Thursday, May 12, 2005

Separation of Church and Members

Speaking of neoantidisestablishmentarianism, there's been buzz all week about the North Carolina Baptist church that voted 9 of its members out of the church because they didn't vote for President Bush. Apparently, at least 40 members of the East Waynesville Baptist Church, lead by their pastor, don't believe in separation of church and state, and moreover, do believe in separation of the church from its members who don't toe the favored political line.
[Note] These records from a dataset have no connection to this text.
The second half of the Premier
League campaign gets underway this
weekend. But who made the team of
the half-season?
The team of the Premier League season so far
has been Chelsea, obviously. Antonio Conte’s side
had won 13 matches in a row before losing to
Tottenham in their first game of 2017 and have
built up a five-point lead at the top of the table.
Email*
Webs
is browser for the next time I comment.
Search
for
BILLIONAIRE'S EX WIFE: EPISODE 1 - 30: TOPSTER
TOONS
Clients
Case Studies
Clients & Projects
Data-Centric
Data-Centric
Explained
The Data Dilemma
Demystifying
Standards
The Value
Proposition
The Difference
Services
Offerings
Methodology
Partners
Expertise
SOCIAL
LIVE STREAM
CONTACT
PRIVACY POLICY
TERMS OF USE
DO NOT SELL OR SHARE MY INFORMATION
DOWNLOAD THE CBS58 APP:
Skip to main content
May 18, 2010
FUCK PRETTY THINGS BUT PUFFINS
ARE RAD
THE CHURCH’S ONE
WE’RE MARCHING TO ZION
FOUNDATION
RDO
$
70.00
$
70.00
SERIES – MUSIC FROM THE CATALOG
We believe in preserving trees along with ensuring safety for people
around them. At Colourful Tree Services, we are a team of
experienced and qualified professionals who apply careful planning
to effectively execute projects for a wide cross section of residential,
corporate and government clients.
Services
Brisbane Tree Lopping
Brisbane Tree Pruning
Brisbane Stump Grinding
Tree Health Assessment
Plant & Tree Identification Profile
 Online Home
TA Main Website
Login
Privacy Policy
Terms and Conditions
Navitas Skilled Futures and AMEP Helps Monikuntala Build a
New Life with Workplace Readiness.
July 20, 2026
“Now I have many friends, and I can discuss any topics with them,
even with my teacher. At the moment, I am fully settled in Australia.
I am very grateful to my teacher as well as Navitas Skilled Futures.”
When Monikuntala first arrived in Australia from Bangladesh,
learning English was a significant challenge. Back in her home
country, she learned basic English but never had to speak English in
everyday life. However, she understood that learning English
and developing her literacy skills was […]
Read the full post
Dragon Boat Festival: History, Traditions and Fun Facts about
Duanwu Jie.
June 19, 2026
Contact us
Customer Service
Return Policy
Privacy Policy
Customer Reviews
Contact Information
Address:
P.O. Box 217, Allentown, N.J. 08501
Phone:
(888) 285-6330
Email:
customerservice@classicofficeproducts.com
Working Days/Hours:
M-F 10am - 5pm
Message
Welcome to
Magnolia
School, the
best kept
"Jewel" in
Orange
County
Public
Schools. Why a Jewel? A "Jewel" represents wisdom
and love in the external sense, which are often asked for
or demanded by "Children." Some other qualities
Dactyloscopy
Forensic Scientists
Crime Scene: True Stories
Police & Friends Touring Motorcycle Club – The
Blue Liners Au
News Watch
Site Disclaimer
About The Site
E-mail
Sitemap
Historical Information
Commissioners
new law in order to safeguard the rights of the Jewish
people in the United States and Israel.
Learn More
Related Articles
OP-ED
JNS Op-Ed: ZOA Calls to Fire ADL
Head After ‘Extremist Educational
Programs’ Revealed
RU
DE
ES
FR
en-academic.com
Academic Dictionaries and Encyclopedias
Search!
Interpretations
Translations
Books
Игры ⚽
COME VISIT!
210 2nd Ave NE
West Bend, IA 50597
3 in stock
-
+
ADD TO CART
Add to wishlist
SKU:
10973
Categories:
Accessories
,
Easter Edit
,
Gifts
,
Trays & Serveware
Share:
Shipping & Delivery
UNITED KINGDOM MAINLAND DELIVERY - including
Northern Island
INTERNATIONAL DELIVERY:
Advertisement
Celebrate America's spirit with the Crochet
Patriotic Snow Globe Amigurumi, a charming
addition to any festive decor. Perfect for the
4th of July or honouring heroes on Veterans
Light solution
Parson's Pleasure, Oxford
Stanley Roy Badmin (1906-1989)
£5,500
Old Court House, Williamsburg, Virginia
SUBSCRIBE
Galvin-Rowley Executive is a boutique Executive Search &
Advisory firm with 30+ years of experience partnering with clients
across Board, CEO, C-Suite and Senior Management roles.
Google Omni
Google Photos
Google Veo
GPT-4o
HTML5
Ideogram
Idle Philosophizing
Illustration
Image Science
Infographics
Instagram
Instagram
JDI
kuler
The pastor (who resigned after public pressure) claimed it was a misunderstanding, saying "No one has ever been voted from the membership of this church due to an individual's support or lack of support for a political party or candidate." And even other pastors in the area raised their eyebrows. "This is very disturbing," the Rev. Robert Prince III, who leads the congregation at the nearby First Baptist Church, said Saturday. "I've been a pastor for more than 25 years, and I have never seen church members voted out for something like this."

Like many, I find the whole blurring of religion and politics disturbing for political reasons. But I find something else very disturbing for religious reasons, and that's this whole notion of voting anybody out of their church. A Christian church should not be like some reality show where people get "voted off the island". But apparently, it is not at all unheard of for a self-righteous congregation to "disfellowship" some of its members when they don't meet the church's approval. I was appalled when I first heard of this practice. Isn't that the spiritual equivalent of throwing somebody out of a life raft? How can people call themselves Christian and do such a thing? (Perhaps they read the Gospels and thought that the Pharisees were the heroes of the story?)

Look again at the quotes above from those two pastors. While both of them claim to disapprove of a purely political ouster, they also both clearly suggest that there may be other legitimate reasons for voting someone out. I wonder, just what sort of reasons might there be for disfellowshipping someone? For true Christians, I don't think there are any. (Even if someone embezzled the church funds, well, just read Les Miserables to learn the appropriate Christian response to that.) There are at least 40 people in East Waynesville, and countless others like them all across the country, who need to do some serious soul-searching about what it really means to be a Christian. I suppose these people might think they're just trying to distance themselves from sin. But this is not to follow the example of Jesus, who consorted with tax collectors and prostitutes, and who taught that whatever you do to the least among us, you do to Him. So essentially, the so-called Christians who disfellowship anybody are throwing Jesus out of their church.